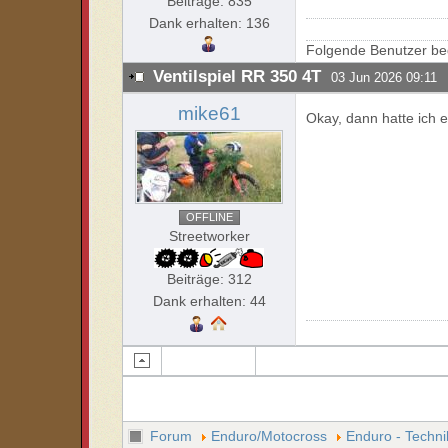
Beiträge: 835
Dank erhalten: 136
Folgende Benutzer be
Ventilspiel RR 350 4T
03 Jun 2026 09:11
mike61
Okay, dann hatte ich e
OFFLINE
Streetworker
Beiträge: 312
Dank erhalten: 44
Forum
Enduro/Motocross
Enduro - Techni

==

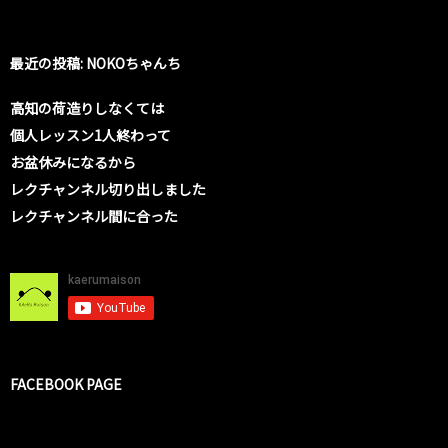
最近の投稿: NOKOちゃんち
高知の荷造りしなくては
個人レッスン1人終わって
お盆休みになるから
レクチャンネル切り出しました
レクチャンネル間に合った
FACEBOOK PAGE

- [REQUIREMENT]
Return exactly, and only, the lines above starting at the line that contains "Beiträge: 835" and ending at the line that contains "Enduro - Techni".

- [YOUR SOLUTION]
Beiträge: 835
Dank erhalten: 136
Folgende Benutzer be
Ventilspiel RR 350 4T
03 Jun 2026 09:11
mike61
Okay, dann hatte ich e
OFFLINE
Streetworker
Beiträge: 312
Dank erhalten: 44
Forum
Enduro/Motocross
Enduro - Techni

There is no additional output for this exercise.